Write out the lines of the material below exactly, beginning at the line with "firmas en atrios para campesinos." and stopping after the line with "equipo, en la", and leave out the pictures.
── Data for the task
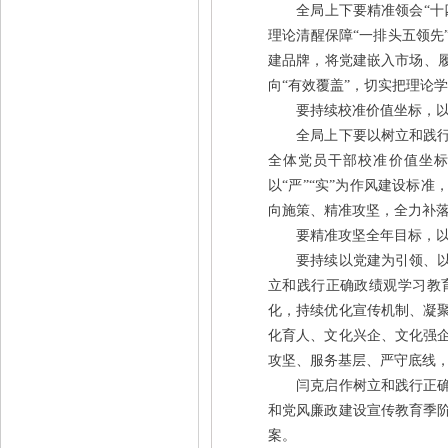
全局上下要精准领会“十四
理论清醒保障“一排头五领先
建品牌，将党建嵌入市场、履
向“有效覆盖”，切实把理论
要持续校准价值坐标，以
全局上下要以树立和践行正
全体党员干部校准价值坐
以“严”“实”为作风建设标
向施策、精准攻坚，全力补
要精准攻坚全年目标，以
要持续以党建为引领、以实
立和践行正确政绩观学习教
化，持续优化宣传机制、凝
化育人、文化兴企、文化强
攻坚、服务基层、严守底线
闫克启作树立和践行正确政
和党风廉政建设宣传教育季阶
案。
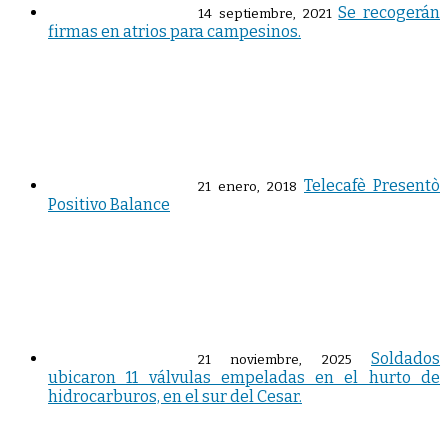
Se recogerán
14 septiembre, 2021
firmas en atrios para campesinos.
Telecafè Presentò
21 enero, 2018
Positivo Balance
Soldados
21 noviembre, 2025
ubicaron 11 válvulas empeladas en el hurto de
hidrocarburos, en el sur del Cesar.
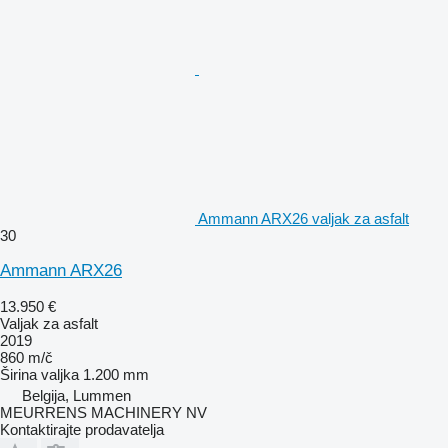
Ammann ARX26 valjak za asfalt
30
Ammann ARX26
13.950 €
Valjak za asfalt
2019
860 m/č
Širina valjka
1.200 mm
Belgija, Lummen
MEURRENS MACHINERY NV
Kontaktirajte prodavatelja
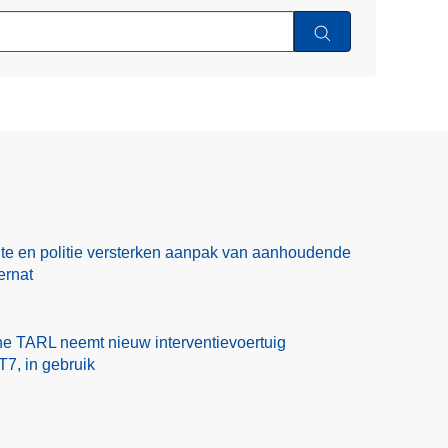
te en politie versterken aanpak van aanhoudende
ernat
one TARL neemt nieuw interventievoertuig
7, in gebruik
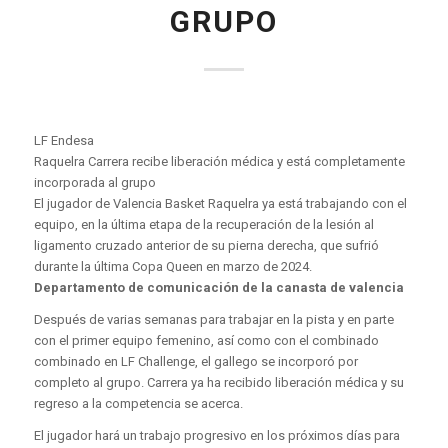
GRUPO
LF Endesa
Raquelra Carrera recibe liberación médica y está completamente
incorporada al grupo
El jugador de Valencia Basket Raquelra ya está trabajando con el
equipo, en la última etapa de la recuperación de la lesión al
ligamento cruzado anterior de su pierna derecha, que sufrió
durante la última Copa Queen en marzo de 2024.
Departamento de comunicación de la canasta de valencia
Después de varias semanas para trabajar en la pista y en parte
con el primer equipo femenino, así como con el combinado
combinado en LF Challenge, el gallego se incorporó por
completo al grupo. Carrera ya ha recibido liberación médica y su
regreso a la competencia se acerca.
El jugador hará un trabajo progresivo en los próximos días para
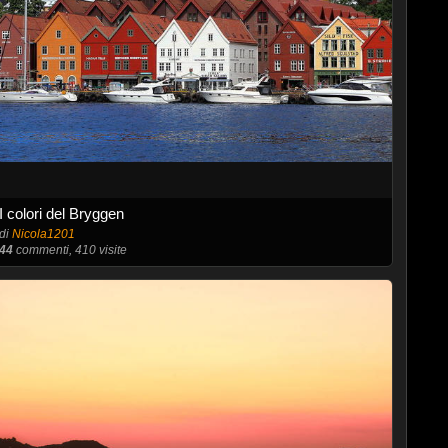
I colori del Bryggen
di
Nicola1201
44
commenti, 410 visite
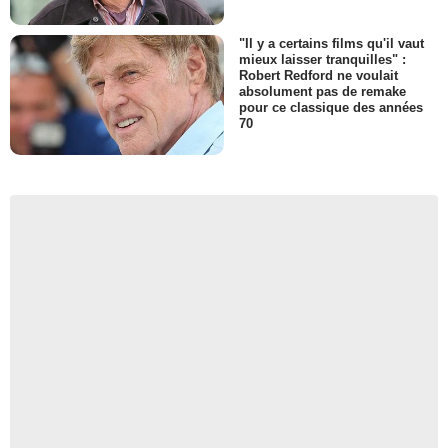
"Il y a certains films qu'il vaut
mieux laisser tranquilles" :
Robert Redford ne voulait
absolument pas de remake
pour ce classique des années
70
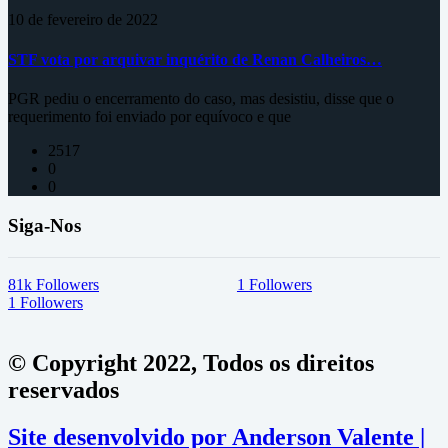
10 de fevereiro de 2022
STF vota por arquivar inquérito de Renan Calheiros…
PGR pediu o encerramento do caso, mas desistiu, disse que o
requerimento foi enviado por equívoco e que
2517
0
0
Siga-Nos
81k
Followers
1
Followers
1
Followers
© Copyright 2022, Todos os direitos
reservados
Site desenvolvido por Anderson Valente |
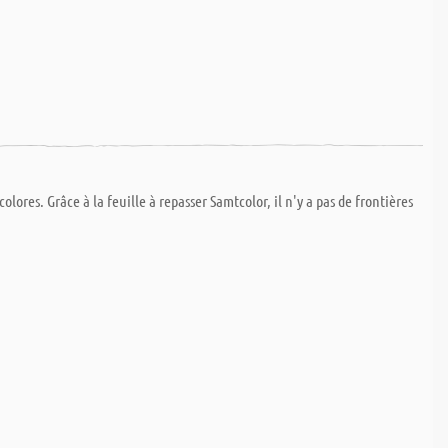
lores. Grâce à la feuille à repasser Samtcolor, il n'y a pas de frontières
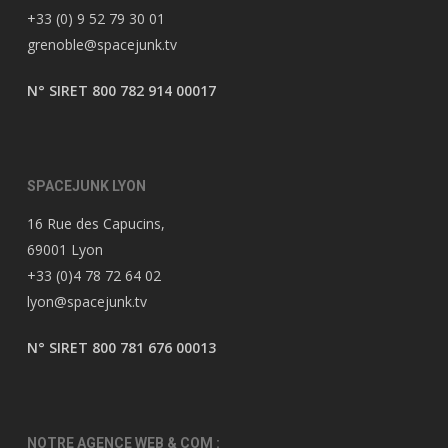
+33 (0) 9 52 79 30 01
grenoble@spacejunk.tv
N° SIRET 800 782 914 00017
SPACEJUNK LYON
16 Rue des Capucins,
69001 Lyon
+33 (0)4 78 72 64 02
lyon@spacejunk.tv
N° SIRET 800 781 676 00013
NOTRE AGENCE WEB & COM :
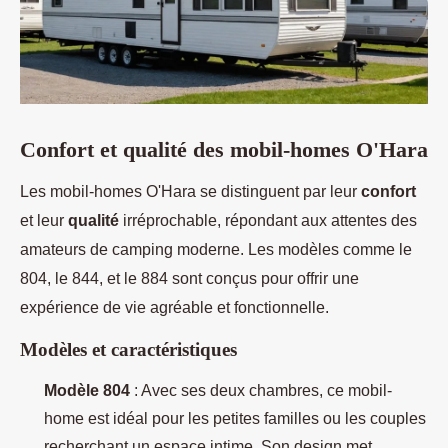
Confort et qualité des mobil-homes O'Hara
Les mobil-homes O'Hara se distinguent par leur
confort
et leur
qualité
irréprochable, répondant aux attentes des
amateurs de camping moderne. Les modèles comme le
804, le 844, et
le 884 sont conçus pour offrir une
expérience de vie agréable et fonctionnelle.
Modèles et caractéristiques
Modèle 804
: Avec ses deux chambres, ce mobil-
home est idéal pour les petites familles ou les couples
recherchant un espace intime. Son design met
────
- **Task answer**
firmas en atrios para campesinos.
Telecafè Presentò
21 enero, 2018
Positivo Balance
Soldados
21 noviembre, 2025
ubicaron 11 válvulas empeladas en el hurto de
hidrocarburos, en el sur del Cesar.
Ammann ARX26 valjak za asfalt
30
Ammann ARX26
13.950 €
Valjak za asfalt
2019
860 m/č
Širina valjka
1.200 mm
Belgija, Lummen
MEURRENS MACHINERY NV
Kontaktirajte prodavatelja
te en politie versterken aanpak van aanhoudende
ernat
one TARL neemt nieuw interventievoertuig
7, in gebruik
GRUPO
LF Endesa
Raquelra Carrera recibe liberación médica y está completamente
incorporada al grupo
El jugador de Valencia Basket Raquelra ya está trabajando con el
equipo, en la última etapa de la recuperación de la lesión al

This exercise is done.